② Fast query speed: search speed is 3 ~ Faster than LIKE '%... % ~ 50 times. There are test results at the end of the article;
③ Standard plug-in type: developed in the form of a standard plug-in for full-text index of MySQL 5.1, without modifying the MySQL source code or affecting other functions of MySQL, you can quickly follow up the new version of MySQL;
④ Support multiple versions: Support all MySQL 5.1 Release Candidate versions, that is, MySQL 5.1.22 RC ~ The latest MySQL 5.1.25 RC;
⑤ Supported character sets: MySQL character sets including GBK, GB2312, UTF-8, Latin1, BIG5 are supported (other character sets have not been tested );
6. Good system compatibility: i386 and x86_64 are available, and 32-bit (i386) and 64-bit (x86_64) CPUs and Linux systems are supported;
7. Suitable for distributed: It is very suitable for the MySQL Slave distributed system architecture, with no dictionary maintenance cost and no dictionary synchronization problem.

2. Disadvantages:
①. Mysqlcft full-text index is only applicable to MyISAM tables, because MySQL only supports FULLTEXT index for MyISAM tables;
② MySQL cannot be statically compiled and installed; otherwise, mysqlcft plug-in cannot be installed;
③ The index file based on the "Three-byte crossover splitting algorithm" is slightly larger than the index file based on the "Chinese word segmentation algorithm", such as the massive index files such as ft-hightman. According to my tests, the. MYI index file of mysqlcft full-text index is 2 ~ of the. MYD data file ~ 5 times.


  Ii. Core Idea of mysqlcft-"Three-byte crossover splitting algorithm"

  

Note: This article takes 0 ~ 7 digit numbers represent "English", "Numbers", and "half Chinese characters" for illustration.
1. Split Chinese statements in three bytes to create a full-text index:
For example, the words "full-text index" or "one X-ray machine" will be split into six copies and reverse indexes will be created:
012 123 234 345 456 567

2. Split the search keywords by three bytes and find the corresponding information in the full-text index:
Example 1: Search for the keyword "wensuo", which is expressed as "2 ~ 5 ", it will be split:
234 345
In this way, it is matched with the full-text index.

Example 2: Search for the keyword "X-ray machine", which is "3 ~ 7 ", then it will be split:
345 456 567
In this way, it is also matched with the full-text index.

Example 3: Search for the keyword "1 Machine", which is "0 ~ 2 "and 4 ~ 7 ", then it will be split:
012 456 567
In this way, the multi-Keyword Search is also matched with the full-text index.

1 2 3 4 5

Related Article

Contact Us

The content source of this page is from Internet, which doesn't represent Alibaba Cloud's opinion; products and services mentioned on that page don't have any relationship with Alibaba Cloud.
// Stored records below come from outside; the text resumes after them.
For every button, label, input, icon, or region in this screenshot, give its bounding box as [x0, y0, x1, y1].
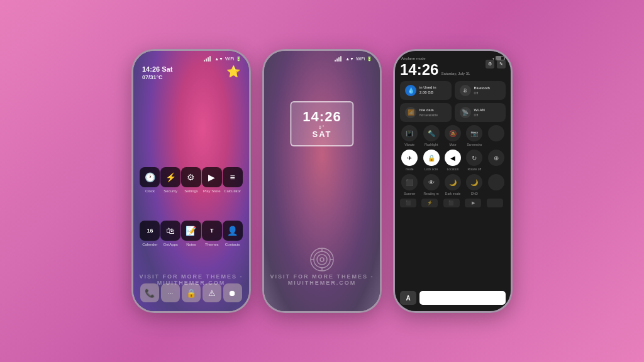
app-calendar[interactable]: 16 Calender — [140, 221, 160, 246]
mobile-data-tile[interactable]: 📶 bile data Not available — [400, 103, 452, 122]
toggle-empty2 — [487, 174, 506, 195]
data-title: in Used in — [419, 85, 436, 90]
dock-messages[interactable]: ··· — [161, 283, 180, 302]
p3-row-2: 📶 bile data Not available 📡 WLAN Off — [400, 103, 506, 122]
mini-btn-3[interactable]: ⬛ — [443, 199, 460, 207]
mobile-data-label: bile data — [419, 108, 438, 113]
p1-time: 14:26 Sat 07/31°C — [142, 65, 172, 82]
p3-top-icons: ⚙ ✎ — [486, 60, 506, 69]
p3-row-1: 💧 in Used in 2.06 GB Ƀ Bluetooth Off — [400, 81, 506, 100]
app-getapps[interactable]: 🛍 GetApps — [160, 221, 180, 246]
p3-toggles-1: 📳 Vibrate 🔦 Flashlight 🔕 Mute 📷 Screensh… — [400, 125, 506, 146]
toggle-vibrate[interactable]: 📳 Vibrate — [400, 125, 419, 146]
dock-record[interactable]: ⏺ — [223, 283, 242, 302]
mobile-data-icon: 📶 — [405, 107, 416, 118]
edit-icon[interactable]: ✎ — [497, 60, 506, 69]
phone-2: ▲▼ WiFi 🔋 14:26 0° SAT VISIT F — [262, 49, 382, 313]
p3-bottom-bar: A — [400, 291, 506, 305]
svg-point-3 — [320, 258, 324, 261]
p3-time: 14:26 — [400, 61, 438, 79]
data-icon: 💧 — [405, 85, 416, 96]
p3-toggles-3: ⬛ Scanner 👁 Reading m 🌙 Dark mode 🌙 DND — [400, 174, 506, 195]
toggle-reading[interactable]: 👁 Reading m — [421, 174, 440, 195]
data-tile[interactable]: 💧 in Used in 2.06 GB — [400, 81, 452, 100]
bluetooth-sub: Off — [474, 91, 490, 95]
toggle-scanner[interactable]: ⬛ Scanner — [400, 174, 419, 195]
wlan-icon: 📡 — [460, 107, 471, 118]
app-security[interactable]: ⚡ Security — [160, 167, 180, 193]
app-row-1: 🕐 Clock ⚡ Security ⚙ Settings ▶ Play Sto… — [133, 167, 249, 193]
mini-btn-1[interactable]: ⬛ — [400, 199, 416, 207]
p2-clock-widget: 14:26 0° SAT — [290, 101, 353, 146]
toggle-airplane[interactable]: ✈ mode — [400, 150, 419, 171]
toggle-location[interactable]: ◀ Location — [443, 150, 462, 171]
keyboard-letter[interactable]: A — [400, 291, 416, 305]
wlan-tile[interactable]: 📡 WLAN Off — [455, 103, 506, 122]
data-value: 2.06 GB — [419, 90, 436, 96]
mini-btn-5[interactable] — [487, 199, 503, 207]
app-themes[interactable]: T Themes — [202, 221, 222, 246]
app-row-2: 16 Calender 🛍 GetApps 📝 Notes T Themes 👤… — [133, 221, 249, 246]
svg-point-1 — [314, 251, 330, 268]
toggle-flashlight[interactable]: 🔦 Flashlight — [421, 125, 440, 146]
dock-phone[interactable]: 📞 — [140, 283, 159, 302]
bluetooth-icon: Ƀ — [460, 85, 471, 96]
p2-day: SAT — [303, 129, 341, 139]
toggle-darkmode[interactable]: 🌙 Dark mode — [443, 174, 462, 195]
app-calculator[interactable]: ≡ Calculator — [223, 167, 243, 193]
toggle-dnd[interactable]: 🌙 DND — [465, 174, 484, 195]
p3-date: Saturday, July 31 — [441, 72, 470, 75]
watermark: VISIT FOR MORE THEMES - MIUITHEMER.COM — [133, 273, 249, 286]
app-contacts[interactable]: 👤 Contacts — [223, 221, 243, 246]
toggle-rotate[interactable]: ↻ Rotate off — [465, 150, 484, 171]
wlan-sub: Off — [474, 113, 485, 117]
status-bar-1: ▲▼ WiFi 🔋 — [133, 56, 249, 62]
app-playstore[interactable]: ▶ Play Store — [202, 167, 222, 193]
p3-status-bar: Airplane mode + — [395, 56, 511, 60]
toggle-lockscreen[interactable]: 🔒 Lock scre — [421, 150, 440, 171]
p3-controls-grid: 💧 in Used in 2.06 GB Ƀ Bluetooth Off — [400, 81, 506, 211]
app-notes[interactable]: 📝 Notes — [181, 221, 201, 246]
phone-1: ▲▼ WiFi 🔋 14:26 Sat 07/31°C ⭐ 🕐 Clock ⚡ … — [131, 49, 251, 313]
dock-lock[interactable]: 🔒 — [182, 283, 201, 302]
bluetooth-tile[interactable]: Ƀ Bluetooth Off — [455, 81, 506, 100]
p1-weather-icon: ⭐ — [226, 65, 240, 79]
toggle-empty1 — [487, 125, 506, 146]
dock: 📞 ··· 🔒 ⚠ ⏺ — [133, 283, 249, 302]
toggle-screenshot[interactable]: 📷 Screensho — [465, 125, 484, 146]
status-bar-2: ▲▼ WiFi 🔋 — [264, 56, 380, 62]
svg-point-2 — [317, 255, 327, 265]
phone-3: Airplane mode + 14:26 Saturday, July 31 … — [393, 49, 513, 313]
p2-degree: 0° — [303, 125, 341, 129]
mobile-data-sub: Not available — [419, 113, 438, 117]
dock-alert[interactable]: ⚠ — [203, 283, 221, 302]
fingerprint-icon — [309, 247, 335, 277]
p3-mini-toggles: ⬛ ⚡ ⬛ ▶ — [400, 199, 506, 207]
wlan-label: WLAN — [474, 108, 485, 113]
text-input-field[interactable] — [419, 291, 506, 305]
p3-time-area: 14:26 Saturday, July 31 — [400, 61, 470, 79]
bluetooth-label: Bluetooth — [474, 86, 490, 91]
toggle-mute[interactable]: 🔕 Mute — [443, 125, 462, 146]
p2-time: 14:26 — [303, 109, 341, 125]
settings-icon[interactable]: ⚙ — [486, 60, 494, 69]
watermark-2: VISIT FOR MORE THEMES - MIUITHEMER.COM — [264, 273, 380, 286]
app-clock[interactable]: 🕐 Clock — [140, 167, 160, 193]
mini-btn-4[interactable]: ▶ — [465, 199, 481, 207]
toggle-extra[interactable]: ⊕ — [487, 150, 506, 171]
mini-btn-2[interactable]: ⚡ — [421, 199, 438, 207]
app-settings[interactable]: ⚙ Settings — [181, 167, 201, 193]
p3-toggles-2: ✈ mode 🔒 Lock scre ◀ Location ↻ Rotate o… — [400, 150, 506, 171]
If the content of the page makes you feel confusing, please write us an email, we will handle the problem within 5 days after receiving your email.

If you find any instances of plagiarism from the community, please send an email to: info-contact@alibabacloud.com and provide relevant evidence. A staff member will contact you within 5 working days.

A Free Trial That Lets You Build Big!

Start building with 50+ products and up to 12 months usage for Elastic Compute Service

  • Sales Support

    1 on 1 presale consultation

  • After-Sales Support

    24/7 Technical Support 6 Free Tickets per Quarter Faster Response

  • Alibaba Cloud offers highly flexible support services tailored to meet your exact needs.